ACTIVITY: In the listing below, a line holding "This screenshot has" and a line holding "The height and" mark the range. Retype both exactly, with all lines between them.

TASK INPUT:
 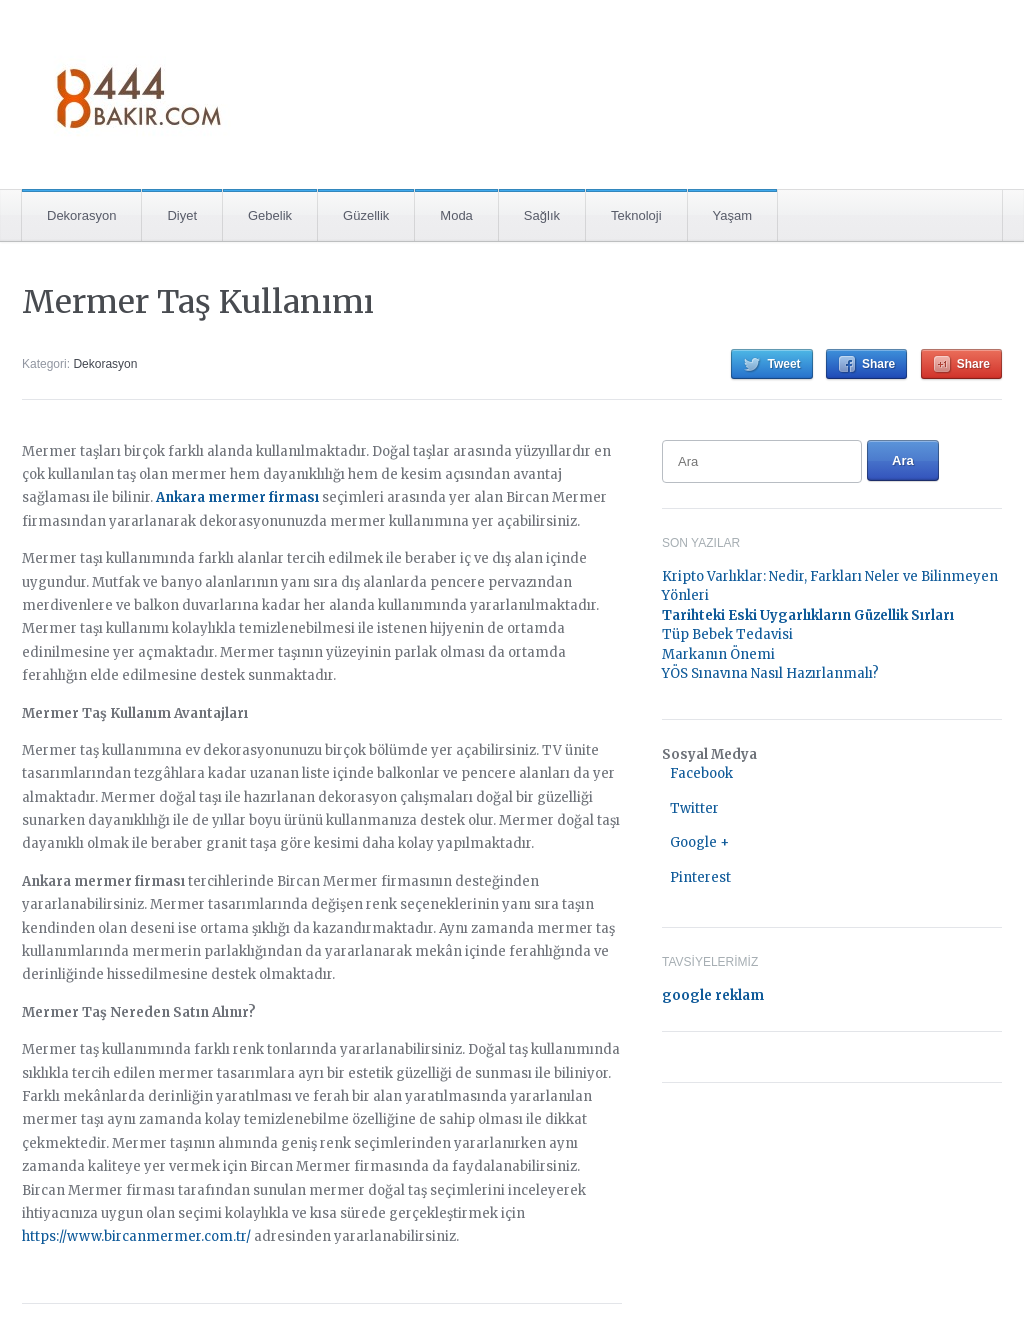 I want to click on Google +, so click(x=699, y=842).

==

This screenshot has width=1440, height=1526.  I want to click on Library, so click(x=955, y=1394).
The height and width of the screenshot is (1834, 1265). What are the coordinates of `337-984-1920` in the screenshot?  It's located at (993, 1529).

--

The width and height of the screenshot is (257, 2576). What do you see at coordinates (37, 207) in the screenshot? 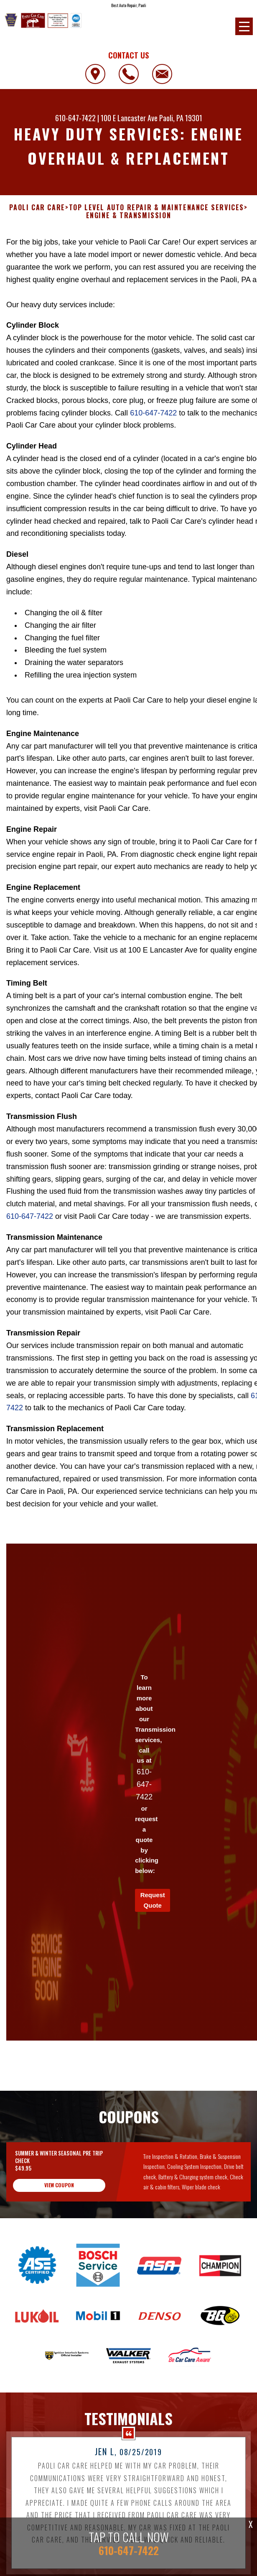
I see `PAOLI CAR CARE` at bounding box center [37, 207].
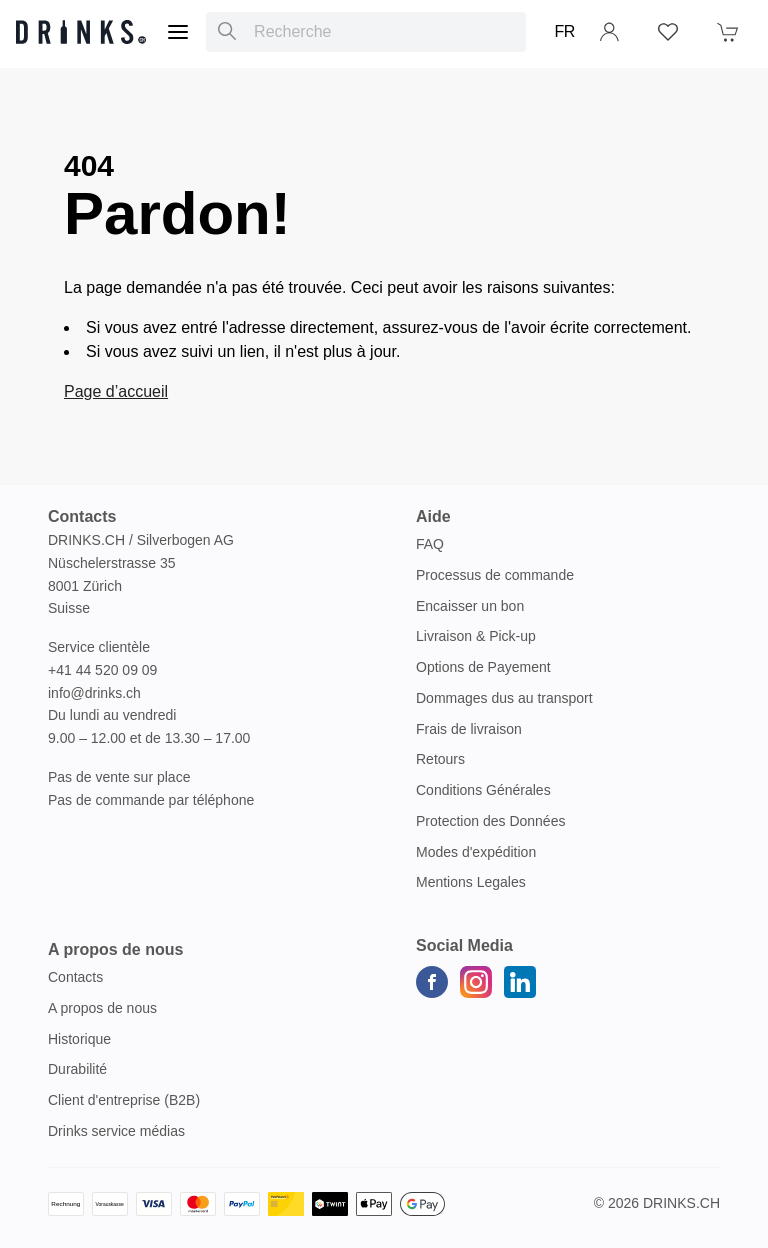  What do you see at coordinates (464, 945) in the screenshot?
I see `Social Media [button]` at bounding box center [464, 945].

TASK RESPONSE:
This screenshot has width=1440, height=1526.  I want to click on Library, so click(x=955, y=1394).
The height and width of the screenshot is (1834, 1265). What are the coordinates of `337-984-1920` in the screenshot?  It's located at (993, 1529).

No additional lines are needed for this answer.